Signal K Server WebSocket Enumeration and Unauthenticated Token Theft Vulnerability

A vulnerability in Signal K Server versions prior to 2.19.0 allows for the theft of JWT authentication tokens without any prior authentication. This is achieved by chaining two exposed features: WebSocket-based request enumeration and unauthenticated polling of access request status. When a WebSocket client connects to the Signal K stream endpoint with the 'serverevents=all' query parameter, the server broadcasts all cached server events, including 'ACCESS_REQUEST' events. These events contain details about pending access requests, such as request IDs, client identifiers, requested permissions, and IP addresses, without verifying authorization. Additionally, the access request status endpoint at '/signalk/v1/access/requests/:id' returns the full state of an access request without authentication.

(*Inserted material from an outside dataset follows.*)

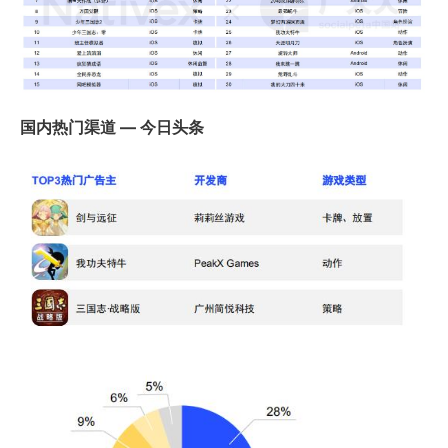
国内热门渠道 — 今日头条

When an administrator approves a request, the response includes the JWT token in plaintext. This vulnerability allows attackers to either create and poll their own access requests or hijack tokens from legitimate devices by monitoring the WebSocket stream.

Impact

Exploitation of this vulnerability allows attackers to obtain JWT tokens issued by the server without authentication, bypassing authentication entirely. This could lead to unauthorized access to protected resources and functionalities, including administrative privileges, depending on the stolen token's associated rights.

Reproduction

To reproduce this vulnerability, connect to the Signal K WebSocket stream endpoint with the 'serverevents=all' query parameter. This will trigger the server to send all cached events, including 'ACCESS_REQUEST' details. Once an access request ID is obtained, poll the '/signalk/v1/access/requests/:id' endpoint to retrieve the JWT token when the request is approved by an administrator.

Remediation

Users are advised to update Signal K Server to version 2.19.0 or later, where this vulnerability has been fixed.